#### Problem statement
Every line in the entries that holds "Saucony" should be identified and copied.

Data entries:
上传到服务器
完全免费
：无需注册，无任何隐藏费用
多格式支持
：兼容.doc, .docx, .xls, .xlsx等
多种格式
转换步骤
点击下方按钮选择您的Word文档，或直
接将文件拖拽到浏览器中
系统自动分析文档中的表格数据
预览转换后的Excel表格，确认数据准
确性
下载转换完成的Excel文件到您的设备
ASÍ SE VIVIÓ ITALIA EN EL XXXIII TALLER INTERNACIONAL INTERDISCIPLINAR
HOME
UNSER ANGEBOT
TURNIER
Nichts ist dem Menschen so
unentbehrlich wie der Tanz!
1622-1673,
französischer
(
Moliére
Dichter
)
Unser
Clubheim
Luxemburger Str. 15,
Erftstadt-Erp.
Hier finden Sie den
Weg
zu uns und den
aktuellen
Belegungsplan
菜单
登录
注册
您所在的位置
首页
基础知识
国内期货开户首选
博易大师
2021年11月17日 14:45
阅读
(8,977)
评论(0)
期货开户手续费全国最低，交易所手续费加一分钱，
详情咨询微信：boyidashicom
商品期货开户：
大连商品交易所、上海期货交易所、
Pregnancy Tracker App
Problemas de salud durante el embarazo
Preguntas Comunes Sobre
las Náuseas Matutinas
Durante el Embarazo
---
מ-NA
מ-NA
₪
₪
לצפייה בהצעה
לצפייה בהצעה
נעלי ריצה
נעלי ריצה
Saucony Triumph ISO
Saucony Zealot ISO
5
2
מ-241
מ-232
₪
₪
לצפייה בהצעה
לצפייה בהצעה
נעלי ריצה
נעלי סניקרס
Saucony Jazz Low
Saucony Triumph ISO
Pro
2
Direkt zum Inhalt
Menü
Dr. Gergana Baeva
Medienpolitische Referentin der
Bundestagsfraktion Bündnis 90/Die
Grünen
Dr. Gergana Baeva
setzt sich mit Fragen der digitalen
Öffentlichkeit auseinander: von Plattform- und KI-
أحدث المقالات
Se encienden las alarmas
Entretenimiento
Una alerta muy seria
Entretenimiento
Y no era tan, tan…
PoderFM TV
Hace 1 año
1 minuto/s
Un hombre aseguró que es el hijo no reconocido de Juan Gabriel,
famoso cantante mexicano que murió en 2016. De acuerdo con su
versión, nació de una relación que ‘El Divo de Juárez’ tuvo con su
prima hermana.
==
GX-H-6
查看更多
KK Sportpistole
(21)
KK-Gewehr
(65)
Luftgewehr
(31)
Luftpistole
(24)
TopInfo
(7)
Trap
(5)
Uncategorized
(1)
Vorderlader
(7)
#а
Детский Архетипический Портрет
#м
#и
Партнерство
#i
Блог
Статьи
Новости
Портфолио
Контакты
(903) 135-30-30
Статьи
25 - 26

#### Expected output
Saucony Triumph ISO
Saucony Zealot ISO
Saucony Jazz Low
Saucony Triumph ISO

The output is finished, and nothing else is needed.